I have one of these! they were initially supplied to dealers only as a demonstrator for the two and three groups, but I am happy to answer any questions that you may have. It is in my workshop as my Day to day machine and paired to one of my customised mazzer royals.

I love the lever action on these, however it really needs to be bolted down to a unit top to prevent the machine tipping forward, unless you are particularly careful! ( this does not happen on the two and three groups due to the weight involved.

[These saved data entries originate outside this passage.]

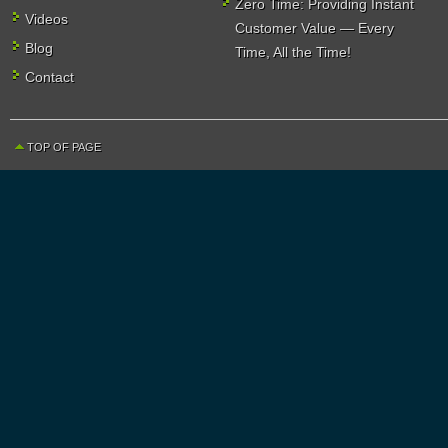
Zero Time: Providing Instant
Videos
Customer Value — Every
Blog
Time, All the Time!
Contact
TOP OF PAGE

I can do some more detailed photos for you guys if you are interested but it wont be until later in the week.


----------



## coffeechap (Apr 5, 2012)

Jony said:


> I actually read it on maybe google some where yes I know have had one, not true then


 That's no what I said but feel free to misquote me, I said who told you he LC was never going to happen, I certainly recall saying the CC 1 group was prone to tipping, no sure if thwnproduvtion version is any different though! That same machine was at another forum event at race a few years ago.


----------



## Jony (Sep 8, 2017)

It's been so many years and not much update, miss quote so does it need bolting down it was on my list I quite like it. L1 was a bit of a joke some things just go over peoples head if you know what I mean.


----------



## johnealey (May 19, 2014)

Having had the CC100 lever above in my care for a while I never managed to tip it. I think to do that you would have to pull at the lever horizontally rather than vertically, and quite violently at that, with an empty boiler as well.

John


----------



## Jony (Sep 8, 2017)

Thank you, when your spending it needs to be right do you agree.


----------



## coffeechap (Apr 5, 2012)

The Conti cantilever mechanism is superb though


----------



## johnealey (May 19, 2014)

Agree but you may want to also consider the L1 in the for sale section as well. If you were to plumb this in would be far more temperature stable than the CC100 (see comments earlier above)

Good luck in your search

John


----------



## johnealey (May 19, 2014)

ooh, now, put the conti lever mechanism (just the top bit / piston) on a Londinium (or 2) 

John


----------



## Jony (Sep 8, 2017)

You Savages you lot are.

Off to bed up at 4am to watch the Gypsy King beat him.


----------



## Jony (Sep 8, 2017)

May be this.

https://www.torrtoys.com/outlet/conti-lever-cc101-2ryg6-pbj4d


----------



## johnealey (May 19, 2014)

Hi Jony

All joking aside if were given the option of Londinium 1 in the for sale section or the conti cc 100/1, for consistency of shot, would go for the Londinium (not even factoring in price difference). Love the engineering of the lever mechanism on the conti and is a big beasty to boot. if however you want almost silent operation (no pump) either plumb in the L1 or go with the conti which can only be plumbed in

Hope of help

John


----------



## Jony (Sep 8, 2017)

Thank you for the reply.


----------